• _How to complete this task_
Could you retype the records word for word but without any pictures?

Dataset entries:
BEGIN

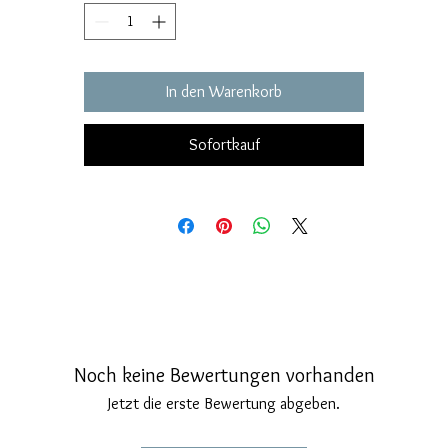
aus Peridot, einem natürlichen harten Edelstein, seine Raffinesse und
Bewegungen.
Sicherheitsverschluss mit Stift und Schmetterling.
In den Warenkorb
Ohrringmaße: gotischer Fensterdurchmesser 21 mm. Gesamtlänge de
Ohrrings 35 mm.
Verschluss mit Stift und Sicherheitsschmetterling.
Sofortkauf
Noch keine Bewertungen vorhanden
Jetzt die erste Bewertung abgeben.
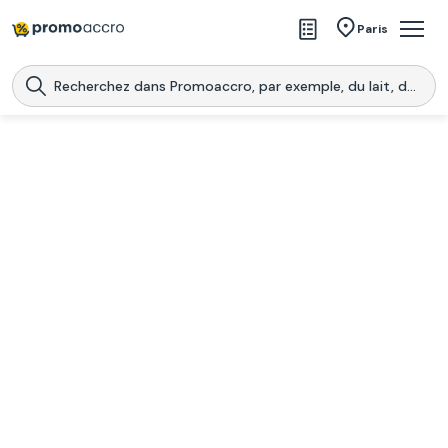
Magasins
Paris
Produits
Centres commerciaux
Télécharge l’application
Télécharger
Promoaccro
l'application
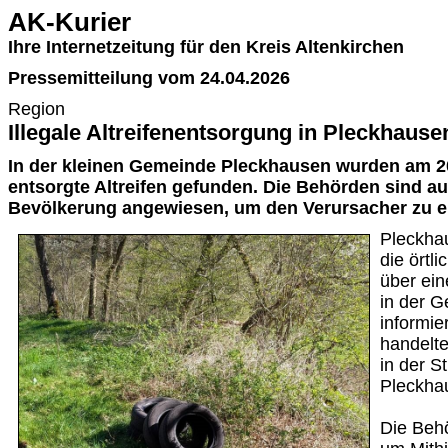
AK-Kurier
Ihre Internetzeitung für den Kreis Altenkirchen
Pressemitteilung vom 24.04.2026
Region
Illegale Altreifenentsorgung in Pleckhause
In der kleinen Gemeinde Pleckhausen wurden am 20.
entsorgte Altreifen gefunden. Die Behörden sind au
Bevölkerung angewiesen, um den Verursacher zu er
Pleckhau
die örtl
über ein
in der 
informie
handelte
in der S
Pleckha
Die Behö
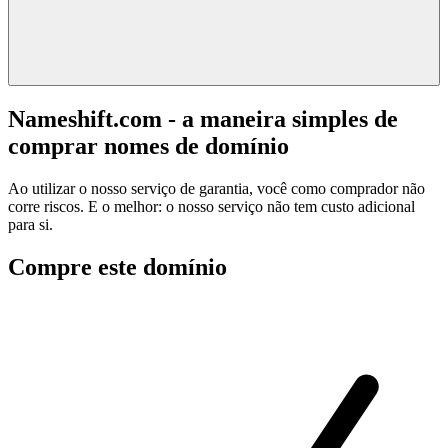
Nameshift.com - a maneira simples de
comprar nomes de domínio
Ao utilizar o nosso serviço de garantia, você como comprador não
corre riscos. E o melhor: o nosso serviço não tem custo adicional
para si.
Compre este domínio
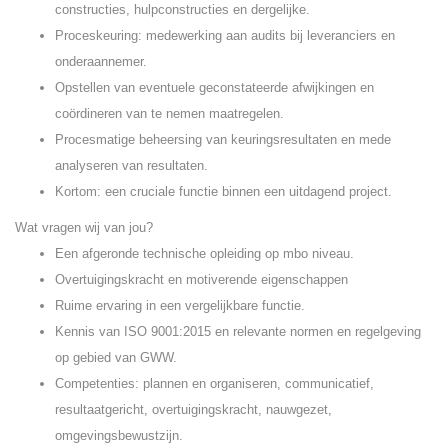
constructies, hulpconstructies en dergelijke.
Proceskeuring: medewerking aan audits bij leveranciers en
onderaannemer.
Opstellen van eventuele geconstateerde afwijkingen en
coördineren van te nemen maatregelen.
Procesmatige beheersing van keuringsresultaten en mede
analyseren van resultaten.
Kortom: een cruciale functie binnen een uitdagend project.
Wat vragen wij van jou?
Een afgeronde technische opleiding op mbo niveau.
Overtuigingskracht en motiverende eigenschappen
Ruime ervaring in een vergelijkbare functie.
Kennis van ISO 9001:2015 en relevante normen en regelgeving
op gebied van GWW.
Competenties: plannen en organiseren, communicatief,
resultaatgericht, overtuigingskracht, nauwgezet,
omgevingsbewustzijn.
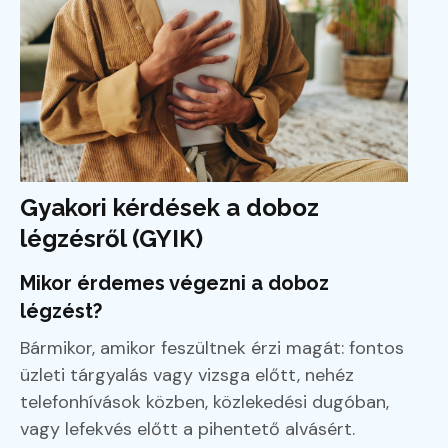
Gyakori kérdések a doboz
légzésről (GYIK)
Mikor érdemes végezni a doboz
légzést?
Bármikor, amikor feszültnek érzi magát: fontos
üzleti tárgyalás vagy vizsga előtt, nehéz
telefonhívások közben, közlekedési dugóban,
vagy lefekvés előtt a pihentető alvásért.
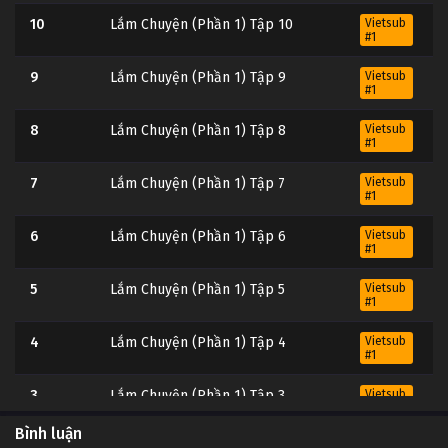
10
Lắm Chuyện (Phần 1) Tập 10
Vietsub
#1
9
Lắm Chuyện (Phần 1) Tập 9
Vietsub
#1
8
Lắm Chuyện (Phần 1) Tập 8
Vietsub
#1
7
Lắm Chuyện (Phần 1) Tập 7
Vietsub
#1
6
Lắm Chuyện (Phần 1) Tập 6
Vietsub
#1
5
Lắm Chuyện (Phần 1) Tập 5
Vietsub
#1
4
Lắm Chuyện (Phần 1) Tập 4
Vietsub
#1
3
Lắm Chuyện (Phần 1) Tập 3
Vietsub
#1
Bình luận
Vietsub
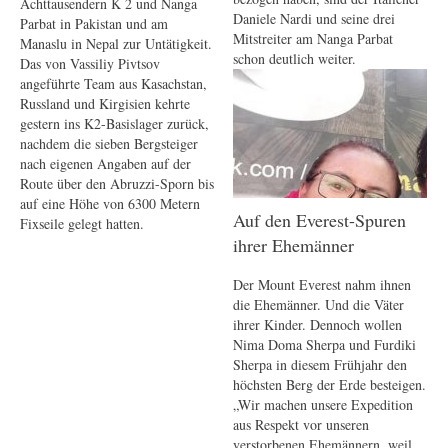
Achttausendern K 2 und Nanga
Daniele Nardi und seine drei
Parbat in Pakistan und am
Mitstreiter am Nanga Parbat
Manaslu in Nepal zur Untätigkeit.
schon deutlich weiter.
Das von Vassiliy Pivtsov
angeführte Team aus Kasachstan,
Russland und Kirgisien kehrte
gestern ins K2-Basislager zurück,
nachdem die sieben Bergsteiger
nach eigenen Angaben auf der
Route über den Abruzzi-Sporn bis
auf eine Höhe von 6300 Metern
Auf den Everest-Spuren
Fixseile gelegt hatten.
ihrer Ehemänner
Der Mount Everest nahm ihnen
die Ehemänner. Und die Väter
ihrer Kinder. Dennoch wollen
Nima Doma Sherpa und Furdiki
Sherpa in diesem Frühjahr den
höchsten Berg der Erde besteigen.
„Wir machen unsere Expedition
aus Respekt vor unseren
verstorbenen Ehemännern, weil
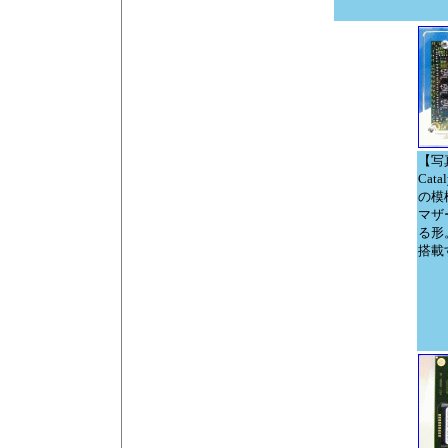
【写真
Cat
の模
マザ
る形。
搭載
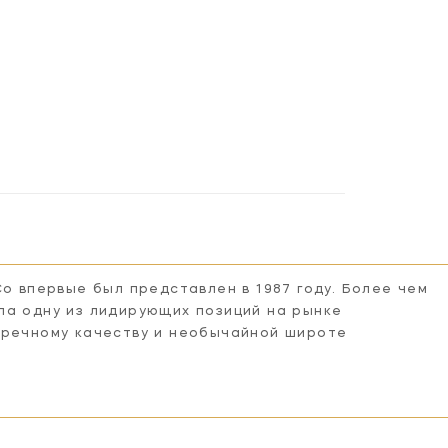
Co впервые был представлен в 1987 году. Более чем
ла одну из лидирующих позиций на рынке
пречному качеству и необычайной широте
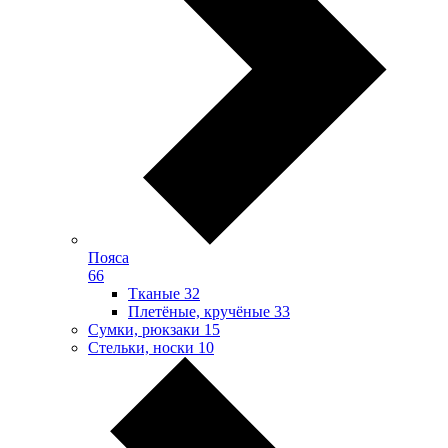
Пояса
66
Тканые
32
Плетёные, кручёные
33
Сумки, рюкзаки
15
Стельки, носки
10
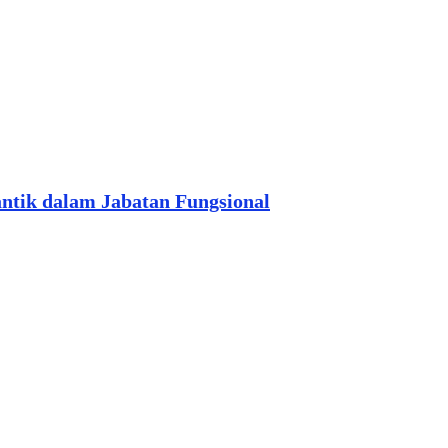
tik dalam Jabatan Fungsional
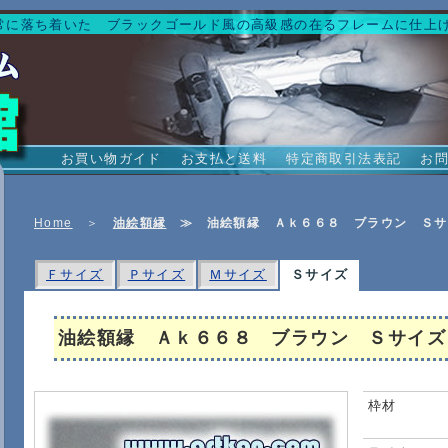
常に落ち着いた ブラックゴールド風の高級感の在るフレームに仕上
お買い物ガイド
お支払と送料
特定商取引法表記
お
Home
＞
油絵額縁
≫
油絵額縁 Ａｋ６６８ ブラウン Ｓサ
Ｆサイズ
Ｐサイズ
Ｍサイズ
Ｓサイズ
油絵額縁 Ａｋ６６８ ブラウン Ｓサイズ
枠材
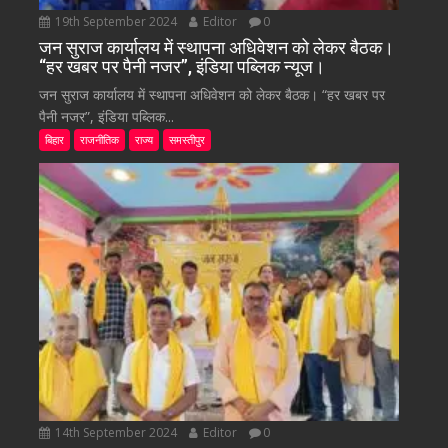
19th September 2024
Editor
0
जन सुराज कार्यालय में स्थापना अधिवेशन को लेकर बैठक।
“हर खबर पर पैनी नजर”, इंडिया पब्लिक न्यूज।
जन सुराज कार्यालय में स्थापना अधिवेशन को लेकर बैठक। “हर खबर पर
पैनी नजर”, इंडिया पब्लिक...
बिहार
राजनीतिक
राज्य
समस्तीपुर
14th September 2024
Editor
0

END

• _Worked solution_
aus Peridot, einem natürlichen harten Edelstein, seine Raffinesse und
Bewegungen.
Sicherheitsverschluss mit Stift und Schmetterling.
In den Warenkorb
Ohrringmaße: gotischer Fensterdurchmesser 21 mm. Gesamtlänge de
Ohrrings 35 mm.
Verschluss mit Stift und Sicherheitsschmetterling.
Sofortkauf
Noch keine Bewertungen vorhanden
Jetzt die erste Bewertung abgeben.
Magasins
Paris
Produits
Centres commerciaux
Télécharge l’application
Télécharger
Promoaccro
l'application
AK-Kurier
Ihre Internetzeitung für den Kreis Altenkirchen
Pressemitteilung vom 24.04.2026
Region
Illegale Altreifenentsorgung in Pleckhause
In der kleinen Gemeinde Pleckhausen wurden am 20.
entsorgte Altreifen gefunden. Die Behörden sind au
Bevölkerung angewiesen, um den Verursacher zu er
Pleckhau
die örtl
über ein
in der 
informie
handelte
in der S
Pleckha
Die Behö
Nameshift.com - a maneira simples de
comprar nomes de domínio
Ao utilizar o nosso serviço de garantia, você como comprador não
corre riscos. E o melhor: o nosso serviço não tem custo adicional
para si.
Compre este domínio
constructies, hulpconstructies en dergelijke.
Proceskeuring: medewerking aan audits bij leveranciers en
onderaannemer.
Opstellen van eventuele geconstateerde afwijkingen en
coördineren van te nemen maatregelen.
Procesmatige beheersing van keuringsresultaten en mede
analyseren van resultaten.
Kortom: een cruciale functie binnen een uitdagend project.
Wat vragen wij van jou?
Een afgeronde technische opleiding op mbo niveau.
Overtuigingskracht en motiverende eigenschappen
Ruime ervaring in een vergelijkbare functie.
Kennis van ISO 9001:2015 en relevante normen en regelgeving
op gebied van GWW.
Competenties: plannen en organiseren, communicatief,
resultaatgericht, overtuigingskracht, nauwgezet,
omgevingsbewustzijn.
Gyakori kérdések a doboz
légzésről (GYIK)
Mikor érdemes végezni a doboz
légzést?
Bármikor, amikor feszültnek érzi magát: fontos
üzleti tárgyalás vagy vizsga előtt, nehéz
telefonhívások közben, közlekedési dugóban,
vagy lefekvés előtt a pihentető alvásért.
10
Lắm Chuyện (Phần 1) Tập 10
Vietsub
#1
9
Lắm Chuyện (Phần 1) Tập 9
Vietsub
#1
8
Lắm Chuyện (Phần 1) Tập 8
Vietsub
#1
7
Lắm Chuyện (Phần 1) Tập 7
Vietsub
#1
6
Lắm Chuyện (Phần 1) Tập 6
Vietsub
#1
5
Lắm Chuyện (Phần 1) Tập 5
Vietsub
#1
4
Lắm Chuyện (Phần 1) Tập 4
Vietsub
#1
3
Lắm Chuyện (Phần 1) Tập 3
Vietsub
#1
Bình luận
Vietsub
Achttausendern K 2 und Nanga
Daniele Nardi und seine drei
Parbat in Pakistan und am
Mitstreiter am Nanga Parbat
Manaslu in Nepal zur Untätigkeit.
schon deutlich weiter.
Das von Vassiliy Pivtsov
angeführte Team aus Kasachstan,
Russland und Kirgisien kehrte
gestern ins K2-Basislager zurück,
nachdem die sieben Bergsteiger
nach eigenen Angaben auf der
Route über den Abruzzi-Sporn bis
auf eine Höhe von 6300 Metern
Auf den Everest-Spuren
Fixseile gelegt hatten.
ihrer Ehemänner
Der Mount Everest nahm ihnen
die Ehemänner. Und die Väter
ihrer Kinder. Dennoch wollen
Nima Doma Sherpa und Furdiki
Sherpa in diesem Frühjahr den
höchsten Berg der Erde besteigen.
„Wir machen unsere Expedition
aus Respekt vor unseren
verstorbenen Ehemännern, weil
【写真
Cat
の模
マザ
る形。
搭載
Co впервые был представлен в 1987 году. Более чем
ла одну из лидирующих позиций на рынке
пречному качеству и необычайной широте
Пояса
66
Тканые
32
Плетёные, кручёные
33
Сумки, рюкзаки
15
Стельки, носки
10
tik dalam Jabatan Fungsional
常に落ち着いた ブラックゴールド風の高級感の在るフレームに仕上
お買い物ガイド
お支払と送料
特定商取引法表記
お
Home
＞
油絵額縁
≫
油絵額縁 Ａｋ６６８ ブラウン Ｓサ
Ｆサイズ
Ｐサイズ
Ｍサイズ
Ｓサイズ
油絵額縁 Ａｋ６６８ ブラウン Ｓサイズ
枠材
19th September 2024
Editor
0
जन सुराज कार्यालय में स्थापना अधिवेशन को लेकर बैठक।
“हर खबर पर पैनी नजर”, इंडिया पब्लिक न्यूज।
जन सुराज कार्यालय में स्थापना अधिवेशन को लेकर बैठक। “हर खबर पर
पैनी नजर”, इंडिया पब्लिक...
बिहार
राजनीतिक
राज्य
समस्तीपुर
14th September 2024
Editor
0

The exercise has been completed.